It is common to make use of the vector potential $\mathbf{A}$, defined by $\mathbf{B} = \nabla \times \mathbf{A}$ :

$$ \nabla \times \mathbf H = \nabla \times \Bigg( \cfrac{1}{\mu} \nabla \times \mathbf A \Bigg) = \cfrac{1}{\mu} \nabla \big( \nabla \cdot \mathbf A \big) - \cfrac{1}{\mu} \big( \nabla \cdot \nabla \big) \mathbf A =\mathbf J $$

Using the Coloumb gauge $\nabla \cdot \mathbf A = 0$ and $\mathbf B = \mu \mathbf H$ yields

$$\Delta \mathbf A = -\mu \mathbf J \quad .$$

Since you have an cylindrical wire with a cavity inside it make sense to use cylindrical coordinates to solve this equation. If you assume that you have an infinite long wire and symmetry the derivatives $\frac{\partial}{\partial \phi} = \frac{\partial}{\partial z} = 0 $ and the Poison's equation reduces to a very simple differential equation:

$$\Delta_{\mathrm{cyl}} \mathbf{A(r,\phi,z)} = \cfrac{1}{r} \Bigg[ \cfrac{\partial}{\partial r} \Bigg( r \cfrac{\partial \mathbf{A_z}}{\partial r} \Bigg) \Bigg] \mathbf{e_z} = - \mu \mathbf{J}\quad .$$

You have only to solve for the z component:

$$ \cfrac{1}{r} \Bigg[ \cfrac{\partial}{\partial r} \Bigg( r \cfrac{\partial A_z}{\partial r} \Bigg) \Bigg] = -\mu J_z \qquad \qquad \mathrm (1). $$




Case-to-case Analysis

Now you have to distinguish between the inner non-conducting area, and the outer conducting area!

1. Inner (cavity) case

If we integrate this differential equation to get a solution for the cavity we can set $J_z = 0$. Now by integrating once by $\mathrm{d}r$ you get

$$\cfrac{\partial A_z}{\partial r} = \cfrac{c}{r} \quad ,$$

where $c$ is an integration constant.
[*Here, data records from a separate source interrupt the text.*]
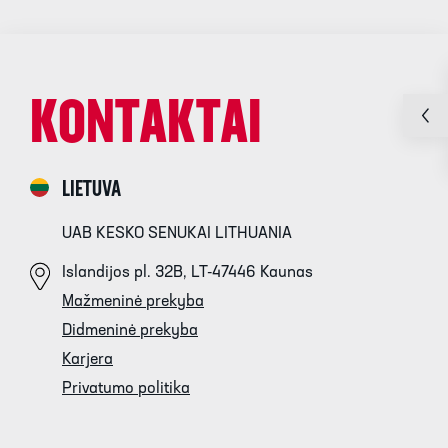
KONTAKTAI
LIETUVA
UAB KESKO SENUKAI LITHUANIA
Islandijos pl. 32B, LT-47446 Kaunas
Mažmeninė prekyba
Didmeninė prekyba
Karjera
Privatumo politika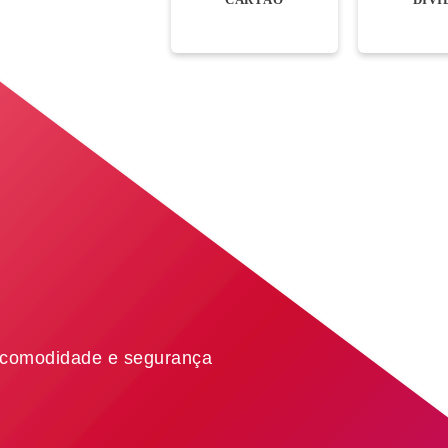
 comodidade e segurança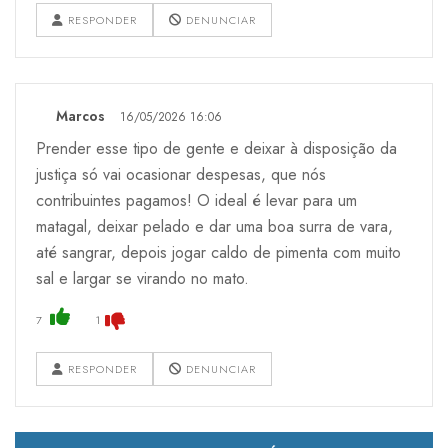
RESPONDER
DENUNCIAR
Marcos
16/05/2026 16:06
Prender esse tipo de gente e deixar à disposição da
justiça só vai ocasionar despesas, que nós
contribuintes pagamos! O ideal é levar para um
matagal, deixar pelado e dar uma boa surra de vara,
até sangrar, depois jogar caldo de pimenta com muito
sal e largar se virando no mato.
7
1
RESPONDER
DENUNCIAR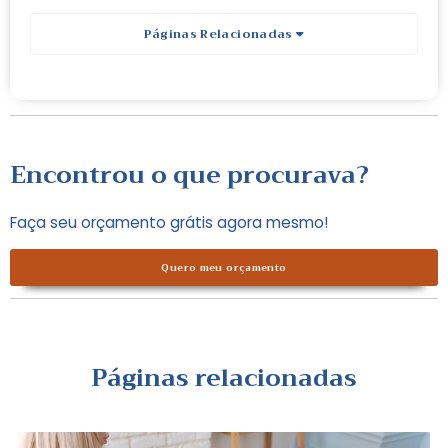
Páginas Relacionadas
Encontrou o que procurava?
Faça seu orçamento grátis agora mesmo!
Quero meu orçamento
Páginas relacionadas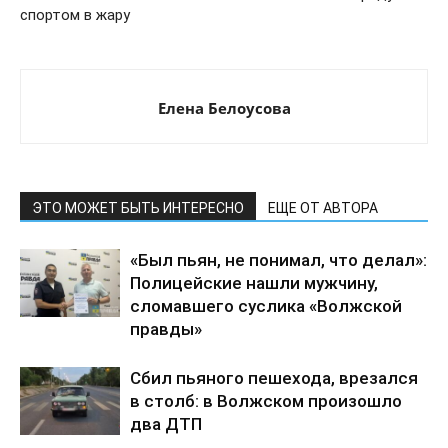
спортом в жару
Елена Белоусова
ЭТО МОЖЕТ БЫТЬ ИНТЕРЕСНО
ЕЩЕ ОТ АВТОРА
«Был пьян, не понимал, что делал»:
Полицейские нашли мужчину,
сломавшего суслика «Волжской
правды»
Сбил пьяного пешехода, врезался
в столб: в Волжском произошло
два ДТП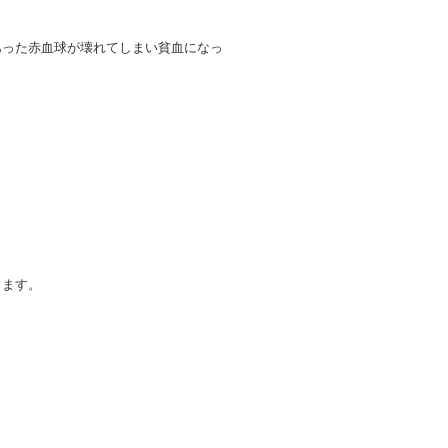
あった赤血球が壊れてしまい貧血になっ
ります。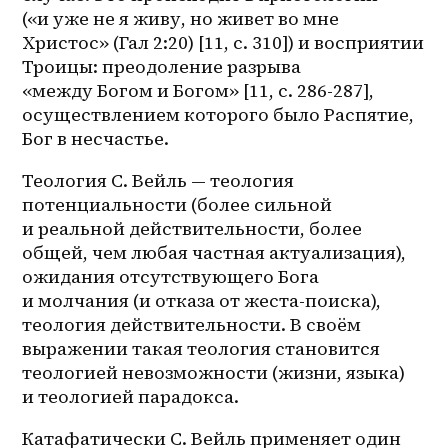
(«и уже не я живу, но живет во мне 
Христос» (Гал 2:20) [11, c. 310]) и восприятии 
Троицы: преодоление разрыва 
«между Богом и Богом» [11, с. 286-287], 
осуществлением которого было Распятие, 
Бог в несчастье.
Теология С. Вейль — теология 
потенциальности (более сильной 
и реальной действительности, более 
общей, чем любая частная актуализация), 
ожидания отсутствующего Бога 
и молчания (и отказа от 
жеста-поиска
), 
теология действительности. В своём 
выражении такая теология становится 
теологией невозможности (жизни, языка) 
и теологией парадокса. 
Катафатически С. Вейль применяет один 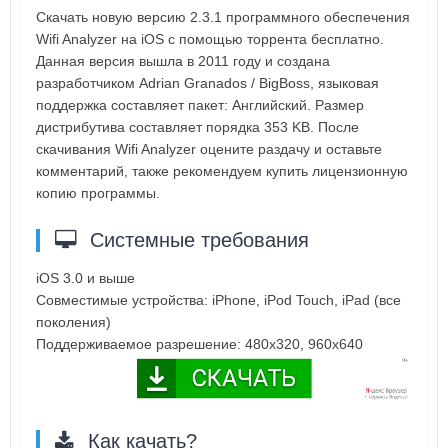
Скачать новую версию 2.3.1 программного обеспечения
Wifi Analyzer на iOS с помощью торрента бесплатно.
Данная версия вышла в 2011 году и создана
разработчиком Adrian Granados / BigBoss, языковая
поддержка составляет пакет: Английский. Размер
дистрибутива составляет порядка 353 KB. После
скачивания Wifi Analyzer оцените раздачу и оставьте
комментарий, также рекомендуем купить лицензионную
копию программы.
Системные требования
iOS 3.0 и выше
Совместимые устройства: iPhone, iPod Touch, iPad (все
поколения)
Поддерживаемое разрешение: 480x320, 960x640
Как качать?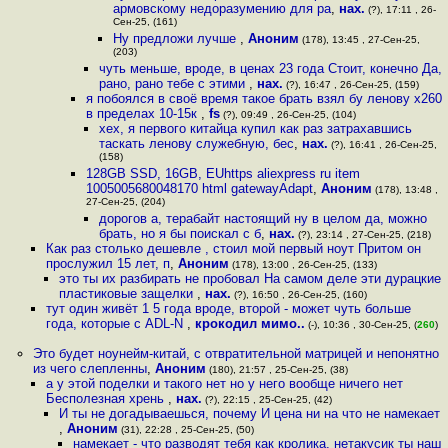
армовскому недоразумению для ра
,
нах.
(?), 17:11 , 26-
Сен-25, (161)
Ну предложи лучше
,
Аноним
(178), 13:45 , 27-Сен-25,
(203)
чуть меньше, вроде, в ценах 23 года Стоит, конечно Да,
рано, рано тебе с этими
,
нах.
(?), 16:47 , 26-Сен-25, (159)
я побоялся в своё время такое брать взял бу ленову х260
в пределах 10-15к
,
fs
(?), 09:49 , 26-Сен-25, (104)
хех, я первого китайца купил как раз затрахавшись
таскать ленову служебную, бес
,
нах.
(?), 16:41 , 26-Сен-25,
(158)
128GB SSD, 16GB, EUhttps aliexpress ru item
1005005680048170 html gatewayAdapt
,
Аноним
(178), 13:48 ,
27-Сен-25, (204)
дорогов а, терабайт настоящий ну в целом да, можно
брать, но я бы поискал с б
,
нах.
(?), 23:14 , 27-Сен-25, (218)
Как раз столько дешевле , стоил мой первый ноут Притом он
прослужил 15 лет, п
,
Аноним
(178), 13:00 , 26-Сен-25, (133)
это ты их разбирать не пробовал На самом деле эти дурацкие
пластиковые защелки
,
нах.
(?), 16:50 , 26-Сен-25, (160)
тут один живёт 1 5 года вроде, второй - может чуть больше
года, которые с ADL-N
,
крокодил мимо..
(-), 10:36 , 30-Сен-25, (
260
)
Это будет ноунейм-китай, с отвратительной матрицей и непонятно
из чего слепленны
,
Аноним
(180), 21:57 , 25-Сен-25, (38)
а у этой поделки и такого нет но у него вообще ничего нет
Бесполезная хрень
,
нах.
(?), 22:15 , 25-Сен-25, (42)
И ты не догадываешься, почему И цена ни на что не намекает
,
Аноним
(31), 22:28 , 25-Сен-25, (50)
намекает - что разводят тебя как кролика, нетакусик ты наш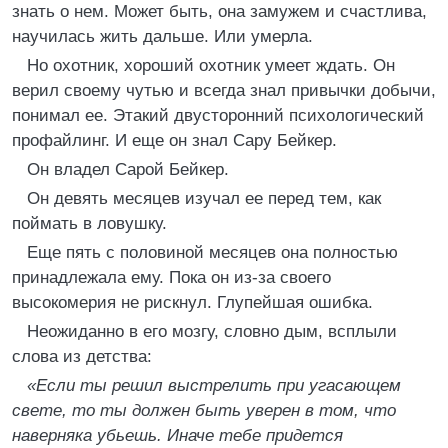
знать о нем. Может быть, она замужем и счастлива,
научилась жить дальше. Или умерла.
Но охотник, хороший охотник умеет ждать. Он
верил своему чутью и всегда знал привычки добычи,
понимал ее. Этакий двусторонний психологический
профайлинг. И еще он знал Сару Бейкер.
Он владел Сарой Бейкер.
Он девять месяцев изучал ее перед тем, как
поймать в ловушку.
Еще пять с половиной месяцев она полностью
принадлежала ему. Пока он из-за своего
высокомерия не рискнул. Глупейшая ошибка.
Неожиданно в его мозгу, словно дым, всплыли
слова из детства:
«Если ты решил выстрелить при угасающем
свете, то ты должен быть уверен в том, что
наверняка убьешь. Иначе тебе придется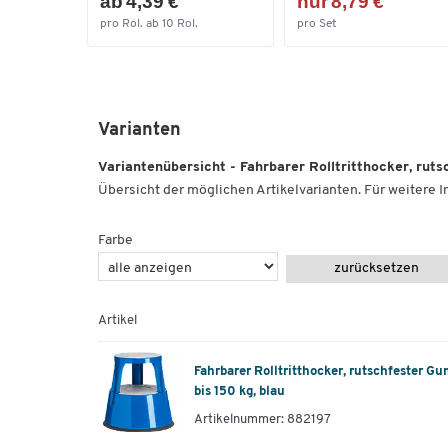
ab 4,39 €
nur 8,79 €
pro Rol. ab 10 Rol.
pro Set
Varianten
Variantenübersicht - Fahrbarer Rolltritthocker, rut
Übersicht der möglichen Artikelvarianten. Für weitere In
Farbe
zurücksetzen
Artikel
Fahrbarer Rolltritthocker, rutschfester 
bis 150 kg, blau
Artikelnummer: 882197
The solution can be easily found to be

$$A_r = c_1, \quad A_{\phi}= c_2, \quad A_z = c_2 \mathrm{ln}(r) + c_3 \quad , $$

where $c_2$ and $c_3$ are integration constants.

To get the magnetic field you have to take the curl of $\mathbf A$, which is in our case with $\frac{\partial}{\partial \phi} = \frac{\partial}{\partial z} = 0 $:

$$\mathbf B = \nabla_{\mathrm{cyl}} \times \mathbf A = - \cfrac{\partial A_z}{\partial r} \mathbf e_{\phi} \qquad \qquad \mathrm{(2)} .$$

Hence the solution including the integration constant determined by $\mathbf B_0$, and setting $c_4 = -c_2$, is

$$ \mathbf B_i = \mathbf B_{0} + \cfrac{c_4}{r} \mathbf e_{\phi}$$ or since you need it later using $\mathbf H = \frac{1}{\mu} \mathbf B$ $$ \mathbf H_i = \mathbf H_{i0} + \cfrac{c_5}{r} \mathbf e_{\phi} \qquad \qquad \mathrm{(3)} .$$ The index indicates that it is the inner (cavity) area.

2. Conducting Ring

Now you have to find a solution for the conducting ring of the cylinder. So using equation (1) and integrating once yields

$$r \cfrac{\partial A_z}{\partial r} = -\mu \int r \cdot J_z\; \mathrm{d}r + c_6 \quad , $$ or

$$\cfrac{\partial A_z}{\partial r} = -\cfrac{\mu}{r} \int r \cdot J_z\; \mathrm{d}r + \cfrac{c_6}{r} \quad . $$

Using equation (2) again and taking the last equation

$$\mathbf B_o = \nabla_{\mathrm{cyl}} \times \mathbf A = - \cfrac{\partial A_z}{\partial r} \mathbf e_{\phi} \\ \quad \quad = \cfrac{\mu}{r} \int r \cdot J_z\; \mathrm{d}r \; \mathbf e_{\phi} - \cfrac{c_6}{r} \; \mathbf e_{\phi} + \mathbf B_{o0} \quad ,$$

and since you will need $\mathbf H_o$ later: $$\mathbf H_o = \cfrac{1}{r} \int r \cdot J_z\; \mathrm{d}r \; \mathbf e_{\phi} + \cfrac{c_7}{r} \; \mathbf e_{\phi} + \mathbf H_{o0} \qquad \qquad \mathrm{(4)}.$$

The index $o$ denotes the outer (conducting) area.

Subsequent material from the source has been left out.